Misunderstanding number one is the idea that evolution and natural selection are one and the same. Natural selection, properly understood, is also known as "survival of the fittest": traits that are already present are naturally weeded out according to how well or how badly they help the possessing species live long and propagate (prosper, if you will). Notice that it's a subtraction equation, and you end up with fewer traits than you started with. It can be described as the force behind extinction. But it can only operate within the confines of existing traits; that is the principle behind subtraction. You can't take three from two, and neither can you finish a subtraction equation with more than what you started with. (Using only zero and the positive numbers, that is--for all you incorrigible math perfectionists.) Evolution, though supposed to have operated mainly by natural selection, is much, much bigger than that--the analogy might look like this....
natural selection : evolution :: an engine : a car
Misunderstanding number two is the idea that evolution is really true science. I quote the article itself to describe science:
I repeat, "can't test it"... and just what, exactly, is testable about evolution? What part of the hypothesis--that some primordial mix somehow gave rise to life, or that ancient reptiles gained the DNA (from who knows where) to develop previously-lacking feathers--can be repeated, observed, or even simulated within the four walls of a laboratory? It's a story about what might have happened a billion years ago (literally)! Science has nothing to do with the past. It's all in the present; that's probably its main limitation. Try scientifically proving who won Waterloo. No set of chemical equations will ever give you the answer; only a historian can.
“Science explores nature by testing and gathering data,” he [Mr. Campbell] said. “It can’t tell you what’s right and wrong. It doesn’t address ethics.... Can anybody think of a question science can’t answer?”
“Is there a God?” shot back a boy near the window.
“Good,” said Mr. Campbell, an Anglican who attends church most Sundays. “Can’t test it. Can’t prove it, can’t disprove it. It’s not a question for science.”
And, as if to give me extra fodder for a rant... "To simulate natural selection, they [the students] pretended to be birds picking light-colored moths off tree bark newly darkened by soot." This is an obvious allusion to the peppered-moth study.... but of course peppered moths are nocturnal. Their color doesn't make near as much difference as one is led to think.

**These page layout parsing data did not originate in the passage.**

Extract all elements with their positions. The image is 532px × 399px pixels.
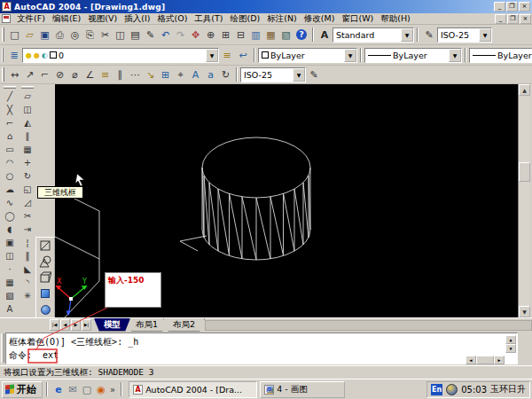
menu-item[interactable]: 绘图(D) — [227, 13, 264, 25]
layer-on-icon[interactable]: ● — [26, 51, 32, 59]
zoom-realtime-icon[interactable]: ⊕ — [203, 27, 218, 43]
rotate-icon[interactable]: ↻ — [20, 169, 35, 183]
chevron-down-icon[interactable]: ▼ — [344, 49, 356, 62]
hatch-icon[interactable]: ▦ — [2, 276, 18, 289]
quick-leader-icon[interactable]: ↘ — [143, 66, 158, 82]
scale-icon[interactable]: ◱ — [20, 183, 35, 196]
chevron-icon[interactable]: » — [110, 385, 115, 395]
scroll-right-icon[interactable]: ▶ — [494, 356, 505, 364]
gouraud-shaded-icon[interactable] — [37, 301, 53, 317]
layer-lock-icon[interactable]: ◐ — [42, 51, 48, 59]
scroll-down-icon[interactable]: ▼ — [519, 306, 530, 317]
scroll-down-icon[interactable]: ▼ — [505, 344, 516, 353]
3d-wireframe-icon[interactable] — [37, 254, 53, 270]
menu-item[interactable]: 视图(V) — [84, 13, 121, 25]
2d-wireframe-icon[interactable] — [37, 238, 53, 254]
chevron-down-icon[interactable]: ▼ — [206, 49, 218, 62]
scrollbar-thumb[interactable] — [519, 162, 530, 182]
revision-cloud-icon[interactable]: ☁ — [2, 183, 18, 196]
make-object-layer-current-icon[interactable]: ≡ — [219, 47, 235, 63]
tray-app-icon[interactable] — [446, 384, 458, 395]
command-input[interactable]: ext — [43, 350, 59, 360]
doc-restore-button[interactable]: ❐ — [507, 14, 519, 24]
toolbar-grip[interactable] — [2, 27, 4, 42]
tab-nav-button[interactable]: ▶| — [82, 319, 91, 331]
menu-item[interactable]: 帮助(H) — [377, 13, 414, 25]
undo-icon[interactable]: ↶ — [158, 27, 173, 43]
copy-object-icon[interactable]: ◫ — [20, 103, 35, 116]
extend-icon[interactable]: ⇥ — [20, 223, 35, 236]
ime-indicator[interactable]: En — [431, 384, 442, 395]
tab-nav-button[interactable]: |◀ — [50, 319, 59, 331]
start-button[interactable]: 开始 — [2, 381, 43, 398]
close-button[interactable]: × — [519, 2, 530, 12]
ellipse-icon[interactable]: ◯ — [2, 209, 18, 223]
menu-item[interactable]: 工具(T) — [191, 13, 226, 25]
explode-icon[interactable]: ✳ — [20, 289, 35, 302]
chevron-down-icon[interactable]: ▼ — [479, 28, 491, 42]
offset-icon[interactable]: ∥ — [20, 129, 35, 143]
layer-previous-icon[interactable]: ↩ — [235, 47, 251, 63]
line-icon[interactable]: ╱ — [2, 90, 18, 103]
dimension-edit-icon[interactable]: A — [188, 66, 203, 82]
task-button-paint[interactable]: 画 4 - 画图 — [260, 381, 345, 398]
layer-freeze-icon[interactable]: ● — [34, 51, 40, 59]
chevron-down-icon[interactable]: ▼ — [449, 49, 461, 62]
text-style-icon[interactable]: A — [317, 27, 332, 43]
angular-dimension-icon[interactable]: ∠ — [82, 66, 98, 82]
toolbar-grip[interactable] — [2, 67, 4, 82]
make-block-icon[interactable]: ◫ — [2, 249, 18, 262]
tolerance-icon[interactable]: ⊞ — [158, 66, 173, 82]
toolbar-grip[interactable] — [21, 86, 34, 89]
mirror-icon[interactable]: ◭ — [20, 116, 35, 129]
tab-model[interactable]: 模型 — [94, 318, 130, 332]
ordinate-dimension-icon[interactable]: ⌐ — [37, 66, 52, 82]
tab-nav-button[interactable]: ▶ — [71, 319, 81, 331]
color-control-combo[interactable]: ByLayer ▼ — [258, 48, 357, 63]
canvas-vertical-scrollbar[interactable]: ▲ ▼ — [518, 84, 529, 317]
aligned-dimension-icon[interactable]: ↗ — [22, 66, 37, 82]
tab-layout1[interactable]: 布局1 — [126, 318, 168, 332]
toolbar-grip[interactable] — [4, 86, 16, 89]
zoom-window-icon[interactable]: ⊞ — [218, 27, 233, 43]
dimension-text-edit-icon[interactable]: a — [203, 66, 218, 82]
lineweight-control-combo[interactable]: ByLayer — [469, 48, 532, 63]
linear-dimension-icon[interactable]: ↔ — [7, 66, 22, 82]
publish-icon[interactable]: ⎘ — [82, 27, 98, 43]
restore-button[interactable]: ❐ — [506, 2, 518, 12]
stretch-icon[interactable]: ◿ — [20, 196, 35, 209]
scrollbar-thumb[interactable] — [476, 356, 494, 364]
plot-preview-icon[interactable]: ◎ — [67, 27, 82, 43]
array-icon[interactable]: ▦ — [20, 143, 35, 156]
scroll-left-icon[interactable]: ◀ — [466, 356, 476, 364]
command-window-grip[interactable] — [1, 333, 4, 363]
properties-icon[interactable]: ▥ — [248, 27, 263, 43]
dim-style-combo[interactable]: ISO-25 ▼ — [437, 27, 492, 43]
quick-dimension-icon[interactable]: ≡ — [98, 66, 113, 82]
erase-icon[interactable]: ▱ — [20, 90, 35, 103]
layer-combo[interactable]: ● ● ◐ 0 ▼ — [22, 48, 219, 63]
ie-icon[interactable]: e — [51, 382, 66, 396]
polygon-icon[interactable]: ⌂ — [2, 129, 18, 143]
chevron-down-icon[interactable]: ▼ — [401, 28, 413, 42]
doc-minimize-button[interactable]: _ — [495, 14, 506, 24]
cut-icon[interactable]: ✂ — [98, 27, 113, 43]
menu-item[interactable]: 编辑(E) — [49, 13, 84, 25]
tab-nav-button[interactable]: ◀ — [60, 319, 70, 331]
command-text-area[interactable]: 框体着色(O)] <三维线框>: _h 命令: ext ▲ ▼ ◀ ▶ — [5, 332, 518, 364]
dimension-style-combo[interactable]: ISO-25 ▼ — [240, 67, 306, 82]
doc-close-button[interactable]: × — [520, 14, 531, 24]
linetype-control-combo[interactable]: ByLayer ▼ — [364, 48, 462, 63]
command-vertical-scrollbar[interactable]: ▲ ▼ — [505, 335, 516, 353]
chamfer-icon[interactable]: ◣ — [20, 262, 35, 276]
rectangle-icon[interactable]: ▭ — [2, 143, 18, 156]
minimize-button[interactable]: _ — [494, 2, 505, 12]
circle-icon[interactable]: ○ — [2, 169, 18, 183]
menu-item[interactable]: 标注(N) — [263, 13, 301, 25]
plot-icon[interactable]: ⎙ — [52, 27, 67, 43]
arc-icon[interactable]: ◠ — [2, 156, 18, 169]
redo-icon[interactable]: ↷ — [173, 27, 188, 43]
text-style-combo[interactable]: Standard ▼ — [332, 27, 414, 43]
mail-icon[interactable]: ✉ — [66, 382, 80, 396]
save-icon[interactable]: ▣ — [37, 27, 52, 43]
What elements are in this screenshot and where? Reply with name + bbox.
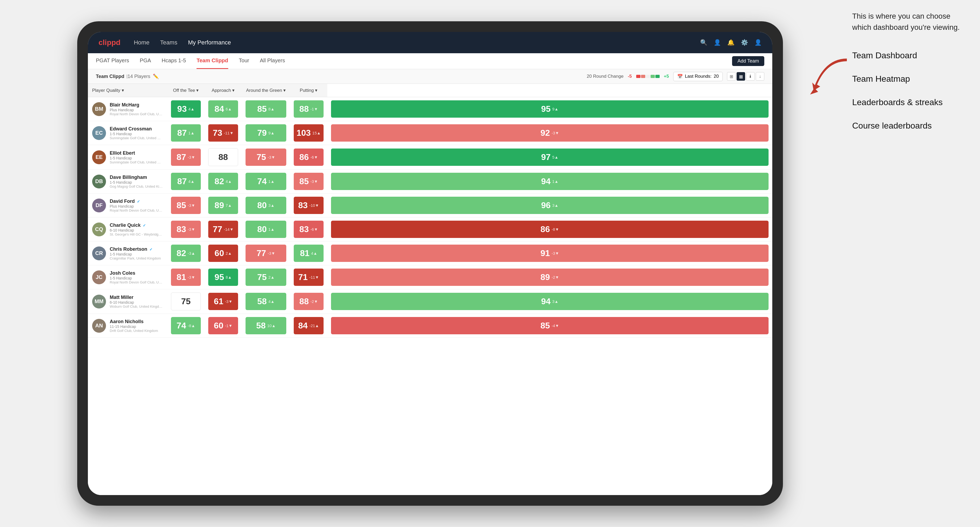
player-cell-5[interactable]: CQCharlie Quick ✓6-10 HandicapSt. George… bbox=[88, 217, 167, 241]
player_quality-delta-6: -3▲ bbox=[188, 251, 195, 256]
edit-icon[interactable]: ✏️ bbox=[153, 73, 159, 79]
player-cell-8[interactable]: MMMatt Miller6-10 HandicapWoburn Golf Cl… bbox=[88, 289, 167, 314]
off_tee-value-1: 73 bbox=[213, 128, 222, 138]
player-cell-3[interactable]: DBDave Billingham1-5 HandicapGog Magog G… bbox=[88, 170, 167, 194]
nav-link-home[interactable]: Home bbox=[134, 39, 150, 46]
approach-value-6: 77 bbox=[257, 248, 266, 258]
player_quality-delta-0: 4▲ bbox=[188, 107, 194, 111]
off_tee-cell-4: 897▲ bbox=[205, 194, 242, 217]
player-name-4: David Ford ✓ bbox=[110, 198, 163, 204]
user-avatar-icon[interactable]: 👤 bbox=[754, 39, 762, 46]
player-name-1: Edward Crossman bbox=[110, 126, 163, 132]
approach-delta-0: 8▲ bbox=[269, 107, 275, 111]
settings-icon[interactable]: ⚙️ bbox=[741, 39, 748, 46]
player-cell-4[interactable]: DFDavid Ford ✓Plus HandicapRoyal North D… bbox=[88, 194, 167, 217]
off_tee-delta-4: 7▲ bbox=[226, 203, 232, 208]
player-cell-2[interactable]: EEElliot Ebert1-5 HandicapSunningdale Go… bbox=[88, 145, 167, 170]
nav-link-performance[interactable]: My Performance bbox=[188, 39, 231, 46]
table-row: CQCharlie Quick ✓6-10 HandicapSt. George… bbox=[88, 217, 772, 241]
around_green-cell-0: 88-1▼ bbox=[290, 97, 327, 121]
player_quality-cell-5: 83-3▼ bbox=[167, 217, 205, 241]
approach-value-5: 80 bbox=[257, 224, 267, 234]
download-btn[interactable]: ↓ bbox=[756, 72, 764, 81]
player_quality-value-9: 74 bbox=[177, 321, 186, 330]
annotation-list: Team Dashboard Team Heatmap Leaderboards… bbox=[852, 49, 964, 132]
header-off-tee: Off the Tee ▾ bbox=[167, 84, 205, 97]
putting-value-5: 86 bbox=[541, 224, 550, 234]
tab-pgat-players[interactable]: PGAT Players bbox=[96, 53, 129, 69]
around_green-value-3: 85 bbox=[299, 176, 309, 186]
round-change-bar bbox=[636, 75, 660, 78]
player-info-3: DBDave Billingham1-5 HandicapGog Magog G… bbox=[88, 173, 167, 190]
approach-value-2: 75 bbox=[257, 152, 266, 162]
round-change-label: 20 Round Change bbox=[587, 74, 624, 79]
player_quality-delta-3: 4▲ bbox=[188, 179, 194, 184]
putting-cell-8: 943▲ bbox=[327, 289, 772, 314]
approach-cell-1: 799▲ bbox=[242, 121, 290, 145]
off_tee-value-7: 95 bbox=[215, 272, 224, 282]
player_quality-value-1: 87 bbox=[177, 128, 187, 138]
add-team-button[interactable]: Add Team bbox=[732, 56, 764, 66]
around_green-cell-6: 814▲ bbox=[290, 241, 327, 265]
tab-pga[interactable]: PGA bbox=[140, 53, 151, 69]
player_quality-value-7: 81 bbox=[177, 272, 186, 282]
tab-all-players[interactable]: All Players bbox=[260, 53, 285, 69]
player-info-6: CRChris Robertson ✓1-5 HandicapCraigmill… bbox=[88, 244, 167, 262]
off_tee-delta-0: 6▲ bbox=[226, 107, 232, 111]
search-icon[interactable]: 🔍 bbox=[700, 39, 707, 46]
last-rounds-button[interactable]: 📅 Last Rounds: 20 bbox=[673, 72, 723, 81]
off_tee-cell-0: 846▲ bbox=[205, 97, 242, 121]
around_green-cell-5: 83-6▼ bbox=[290, 217, 327, 241]
player_quality-delta-1: 1▲ bbox=[188, 131, 194, 135]
off_tee-value-0: 84 bbox=[215, 104, 224, 114]
approach-delta-8: 4▲ bbox=[269, 299, 275, 304]
putting-delta-1: -3▼ bbox=[552, 131, 559, 135]
player-cell-0[interactable]: BMBlair McHargPlus HandicapRoyal North D… bbox=[88, 97, 167, 121]
player-cell-9[interactable]: ANAaron Nicholls11-15 HandicapDrift Golf… bbox=[88, 314, 167, 338]
player-cell-6[interactable]: CRChris Robertson ✓1-5 HandicapCraigmill… bbox=[88, 241, 167, 265]
player-club-6: Craigmillar Park, United Kingdom bbox=[110, 256, 161, 260]
player-handicap-6: 1-5 Handicap bbox=[110, 252, 161, 256]
player-name-8: Matt Miller bbox=[110, 295, 163, 300]
player-cell-7[interactable]: JCJosh Coles1-5 HandicapRoyal North Devo… bbox=[88, 265, 167, 289]
putting-value-6: 91 bbox=[541, 248, 550, 258]
heatmap-view-btn[interactable]: 🌡 bbox=[746, 72, 755, 81]
off_tee-delta-5: -14▼ bbox=[224, 227, 234, 232]
player-name-5: Charlie Quick ✓ bbox=[110, 222, 163, 228]
around_green-cell-8: 88-2▼ bbox=[290, 289, 327, 314]
around_green-value-6: 81 bbox=[300, 248, 309, 258]
tablet-frame: clippd Home Teams My Performance 🔍 👤 🔔 ⚙… bbox=[77, 21, 783, 506]
player-name-6: Chris Robertson ✓ bbox=[110, 246, 161, 252]
player-club-5: St. George's Hill GC - Weybridge - Surre… bbox=[110, 232, 163, 237]
off_tee-value-3: 82 bbox=[215, 176, 224, 186]
nav-link-teams[interactable]: Teams bbox=[160, 39, 177, 46]
player-avatar-3: DB bbox=[92, 175, 106, 189]
player_quality-cell-8: 75 bbox=[167, 289, 205, 314]
player-name-0: Blair McHarg bbox=[110, 102, 163, 108]
putting-value-9: 85 bbox=[541, 321, 550, 330]
tablet-screen: clippd Home Teams My Performance 🔍 👤 🔔 ⚙… bbox=[88, 32, 772, 495]
off_tee-delta-7: 8▲ bbox=[226, 275, 232, 279]
player_quality-cell-7: 81-3▼ bbox=[167, 265, 205, 289]
grid-view-btn[interactable]: ⊞ bbox=[727, 72, 735, 81]
off_tee-delta-9: -1▼ bbox=[225, 323, 232, 328]
profile-icon[interactable]: 👤 bbox=[714, 39, 721, 46]
table-row: DFDavid Ford ✓Plus HandicapRoyal North D… bbox=[88, 194, 772, 217]
player-handicap-1: 1-5 Handicap bbox=[110, 132, 163, 136]
player-cell-1[interactable]: ECEdward Crossman1-5 HandicapSunningdale… bbox=[88, 121, 167, 145]
player-handicap-2: 1-5 Handicap bbox=[110, 156, 163, 160]
off_tee-cell-7: 958▲ bbox=[205, 265, 242, 289]
player-handicap-5: 6-10 Handicap bbox=[110, 228, 163, 232]
player_quality-cell-3: 874▲ bbox=[167, 170, 205, 194]
player_quality-value-4: 85 bbox=[177, 200, 186, 210]
player_quality-delta-2: -3▼ bbox=[188, 155, 195, 159]
last-rounds-label: Last Rounds: bbox=[685, 74, 711, 79]
approach-cell-5: 801▲ bbox=[242, 217, 290, 241]
tab-team-clippd[interactable]: Team Clippd bbox=[197, 53, 228, 69]
around_green-cell-9: 84-21▲ bbox=[290, 314, 327, 338]
table-row: CRChris Robertson ✓1-5 HandicapCraigmill… bbox=[88, 241, 772, 265]
tab-tour[interactable]: Tour bbox=[239, 53, 249, 69]
list-view-btn[interactable]: ▦ bbox=[737, 72, 745, 81]
tab-hcaps[interactable]: Hcaps 1-5 bbox=[162, 53, 186, 69]
bell-icon[interactable]: 🔔 bbox=[727, 39, 735, 46]
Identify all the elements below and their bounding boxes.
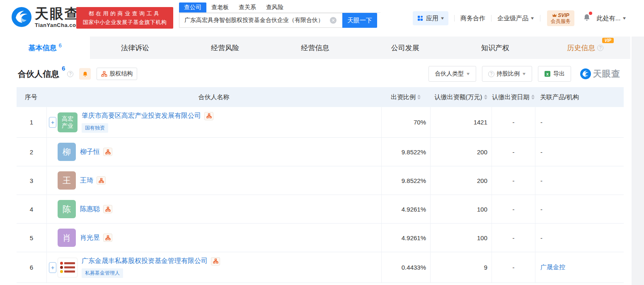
sort-desc-icon	[417, 97, 421, 101]
partner-name-link[interactable]: 柳子恒	[80, 148, 100, 156]
tab-经营风险[interactable]: 经营风险	[180, 37, 270, 59]
equity-structure-icon[interactable]	[103, 148, 112, 156]
chevron-down-icon: ▼	[522, 72, 527, 76]
partner-name-wrap: 王琦	[80, 176, 106, 185]
help-icon[interactable]: ?	[67, 71, 73, 77]
sort-icon[interactable]	[484, 93, 487, 101]
partner-name-link[interactable]: 王琦	[80, 176, 93, 185]
partner-name-wrap: 肇庆市高要区高宏产业投资发展有限公司国有独资	[82, 112, 213, 133]
logo-text-bar	[64, 266, 75, 268]
related-cell: -	[535, 138, 624, 166]
search-input[interactable]	[179, 13, 342, 28]
tianyancha-logo-icon	[580, 68, 591, 79]
logo-row	[60, 262, 75, 265]
column-label: 合伙人名称	[199, 93, 230, 101]
search-tab-查公司[interactable]: 查公司	[179, 2, 206, 12]
equity-structure-icon[interactable]	[103, 234, 112, 242]
row-seq: 2	[17, 149, 46, 156]
crown-icon	[552, 13, 557, 17]
partner-name-link[interactable]: 广东金晟丰私募股权投资基金管理有限公司	[82, 257, 208, 266]
column-label: 出资比例	[391, 93, 416, 101]
partner-name-link[interactable]: 肖光昱	[80, 234, 100, 242]
expand-button[interactable]: +	[49, 117, 56, 128]
amount-cell: 9	[430, 252, 491, 283]
column-header-认缴出资日期: 认缴出资日期	[491, 93, 535, 101]
related-value: -	[540, 149, 542, 156]
date-cell: -	[491, 195, 535, 223]
sort-desc-icon	[484, 97, 487, 101]
equity-structure-icon[interactable]	[103, 205, 112, 213]
ratio-cell: 9.8522%	[381, 138, 430, 166]
tab-label: 知识产权	[481, 43, 509, 53]
search-button[interactable]: 天眼一下	[342, 13, 377, 28]
svip-member-button[interactable]: SVIP 会员服务	[547, 10, 574, 26]
related-product-link[interactable]: 广晟金控	[540, 263, 565, 271]
apps-menu[interactable]: 应用 ▼	[413, 11, 448, 25]
search-tab-查老板[interactable]: 查老板	[206, 2, 234, 12]
partner-name-link[interactable]: 肇庆市高要区高宏产业投资发展有限公司	[82, 112, 201, 120]
chevron-down-icon: ▼	[622, 16, 627, 20]
amount-cell: 1421	[430, 107, 491, 137]
related-cell: -	[535, 224, 624, 252]
business-cooperation-link[interactable]: 商务合作	[460, 15, 485, 22]
company-logo	[58, 258, 77, 278]
clear-search-icon[interactable]: ✕	[330, 17, 337, 24]
column-label: 关联产品/机构	[540, 93, 579, 101]
equity-structure-icon[interactable]	[97, 176, 106, 185]
search-block: 查公司查老板查关系查风险 ✕ 天眼一下	[179, 2, 380, 28]
user-menu[interactable]: 此处有... ▼	[597, 15, 626, 22]
tab-历史信息[interactable]: 历史信息?VIP	[540, 37, 630, 59]
subscribe-bell-button[interactable]	[79, 68, 91, 80]
tianyancha-page: 天眼查 TianYanCha.com 都在用的商业查询工具 国家中小企业发展子基…	[0, 0, 644, 285]
brand-block[interactable]: 天眼查 TianYanCha.com	[35, 6, 81, 28]
holding-ratio-filter[interactable]: ? 持股比例 ▼	[482, 66, 532, 82]
export-button[interactable]: x 导出	[538, 66, 571, 82]
enterprise-products-link[interactable]: 企业级产品	[497, 15, 528, 22]
amount-cell: 100	[430, 195, 491, 223]
logo-text-bar	[64, 270, 75, 273]
search-tab-查风险[interactable]: 查风险	[261, 2, 288, 12]
column-header-出资比例: 出资比例	[381, 93, 430, 101]
scrollbar-track[interactable]	[632, 37, 644, 285]
sort-icon[interactable]	[417, 93, 421, 101]
partner-name-link[interactable]: 陈惠聪	[80, 205, 100, 214]
equity-structure-button[interactable]: 股权结构	[97, 68, 137, 80]
table-row: 1+高宏产业肇庆市高要区高宏产业投资发展有限公司国有独资70%1421--	[17, 107, 624, 138]
partner-name-wrap: 肖光昱	[80, 234, 112, 242]
tab-经营信息[interactable]: 经营信息	[270, 37, 360, 59]
partner-type-filter[interactable]: 合伙人类型 ▼	[429, 66, 476, 82]
vip-badge: VIP	[602, 38, 614, 43]
svip-subtitle: 会员服务	[551, 18, 571, 24]
partner-name-wrap: 广东金晟丰私募股权投资基金管理有限公司私募基金管理人	[82, 257, 220, 278]
avatar-text: 陈	[63, 204, 71, 215]
top-header: 天眼查 TianYanCha.com 都在用的商业查询工具 国家中小企业发展子基…	[0, 0, 644, 37]
tab-基本信息[interactable]: 基本信息6	[0, 37, 90, 59]
avatar: 柳	[58, 143, 76, 161]
related-value: -	[540, 206, 542, 213]
notifications-button[interactable]	[583, 13, 591, 23]
column-header-认缴出资额(万元): 认缴出资额(万元)	[430, 93, 491, 101]
section-title: 合伙人信息	[18, 68, 59, 80]
expand-button[interactable]: +	[49, 262, 56, 273]
tab-法律诉讼[interactable]: 法律诉讼	[90, 37, 180, 59]
avatar-text: 柳	[63, 146, 71, 158]
tab-知识产权[interactable]: 知识产权	[450, 37, 540, 59]
svip-title: SVIP	[558, 12, 569, 18]
tab-公司发展[interactable]: 公司发展	[360, 37, 450, 59]
equity-structure-icon[interactable]	[211, 257, 220, 266]
partner-name-line: 柳子恒	[80, 148, 112, 156]
apps-label: 应用	[426, 15, 438, 22]
equity-structure-label: 股权结构	[109, 70, 133, 78]
avatar-text: 肖	[63, 232, 71, 244]
avatar-text: 产业	[62, 122, 73, 129]
partner-name-wrap: 柳子恒	[80, 148, 112, 156]
sort-icon[interactable]	[531, 93, 535, 101]
search-tab-查关系[interactable]: 查关系	[234, 2, 261, 12]
table-row: 2柳柳子恒9.8522%200--	[17, 138, 624, 166]
top-right-nav: 应用 ▼ 商务合作 企业级产品 ▼ SVIP 会员服务	[413, 10, 626, 26]
equity-structure-icon[interactable]	[204, 112, 213, 120]
main-content: 合伙人信息 6 ? 股权结构 合伙人类型	[0, 59, 632, 283]
holding-ratio-label: 持股比例	[496, 70, 520, 78]
excel-icon: x	[544, 71, 551, 77]
tab-label: 历史信息	[567, 43, 595, 53]
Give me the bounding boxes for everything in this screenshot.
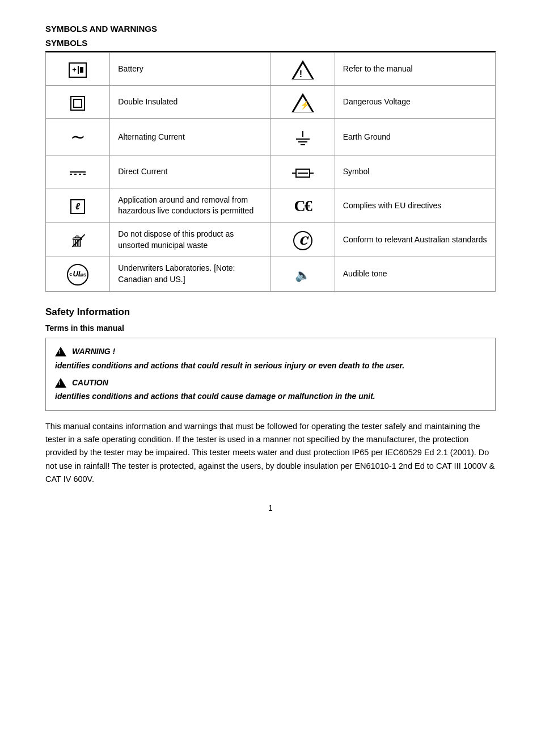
battery-icon-cell: +: [46, 53, 110, 86]
warning-box: ! WARNING ! identifies conditions and ac…: [45, 338, 496, 411]
ul-icon-cell: c UL us: [46, 257, 110, 291]
main-title: SYMBOLS AND WARNINGS: [45, 23, 496, 35]
earth-ground-label: Earth Ground: [335, 119, 495, 156]
ac-icon-cell: ∼: [46, 119, 110, 156]
symbols-heading: SYMBOLS: [45, 37, 496, 52]
caution-header: ! CAUTION: [55, 377, 486, 389]
table-row: ∼ Alternating Current Earth Ground: [46, 119, 496, 156]
ac-label: Alternating Current: [110, 119, 270, 156]
safety-title: Safety Information: [45, 305, 496, 319]
warning-label: WARNING !: [72, 346, 115, 358]
table-row: c UL us Underwriters Laboratories. [Note…: [46, 257, 496, 291]
double-insulated-label: Double Insulated: [110, 86, 270, 119]
aus-icon-cell: 𝐂: [270, 223, 335, 257]
waste-label: Do not dispose of this product as unsort…: [110, 223, 270, 257]
earth-ground-icon-cell: [270, 119, 335, 156]
page-number: 1: [45, 503, 496, 514]
refer-manual-icon-cell: !: [270, 53, 335, 86]
battery-label: Battery: [110, 53, 270, 86]
fuse-symbol-icon-cell: [270, 156, 335, 188]
waste-icon-cell: 🗑: [46, 223, 110, 257]
terms-label: Terms in this manual: [45, 323, 496, 334]
symbols-table: + Battery ! Refer to the manual Double I…: [45, 52, 496, 292]
table-row: Direct Current Symbol: [46, 156, 496, 188]
audible-label: Audible tone: [335, 257, 495, 291]
hazard-live-label: Application around and removal from haza…: [110, 188, 270, 223]
caution-label: CAUTION: [72, 377, 108, 389]
dc-icon-cell: [46, 156, 110, 188]
audible-icon-cell: 🔈: [270, 257, 335, 291]
safety-section: Safety Information Terms in this manual …: [45, 305, 496, 486]
table-row: Double Insulated ⚡ Dangerous Voltage: [46, 86, 496, 119]
aus-label: Conform to relevant Australian standards: [335, 223, 495, 257]
ce-label: Complies with EU directives: [335, 188, 495, 223]
table-row: 🗑 Do not dispose of this product as unso…: [46, 223, 496, 257]
table-row: + Battery ! Refer to the manual: [46, 53, 496, 86]
table-row: ℓ Application around and removal from ha…: [46, 188, 496, 223]
hazard-live-icon-cell: ℓ: [46, 188, 110, 223]
warning-header: ! WARNING !: [55, 346, 486, 358]
caution-description: identifies conditions and actions that c…: [55, 390, 486, 402]
fuse-symbol-label: Symbol: [335, 156, 495, 188]
dangerous-voltage-label: Dangerous Voltage: [335, 86, 495, 119]
dangerous-voltage-icon-cell: ⚡: [270, 86, 335, 119]
ce-icon-cell: C€: [270, 188, 335, 223]
refer-manual-label: Refer to the manual: [335, 53, 495, 86]
ul-label: Underwriters Laboratories. [Note: Canadi…: [110, 257, 270, 291]
safety-body-text: This manual contains information and war…: [45, 420, 496, 486]
dc-label: Direct Current: [110, 156, 270, 188]
double-insulated-icon-cell: [46, 86, 110, 119]
warning-description: identifies conditions and actions that c…: [55, 360, 486, 372]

And I can't believe this teacher spent "weeks" (yes, weeks) on evolution. It's hardly “the organizing principle of life science," much as the Florida DOE would have you believe. However, since (according to the NYT) evolution is "the only accepted scientific explanation for the great variety of life on Earth...." (You see now why so many complain of media bias?) Whatever happened to learning about the incredible variety itself? Binomial nomenclature, anyone? Surely you can find enough in the five kingdoms to fill a year without resorting to weeks of hotly-proclaimed hypotheses.
Eh, I'll stop now. Someday when I get to be a real reporter..... but I'm working on it!
P.S. I give extra credit for those who can identify one historical allusion and two cultural allusions in my post today! I sincerely doubt that anyone besides my mom will be successful.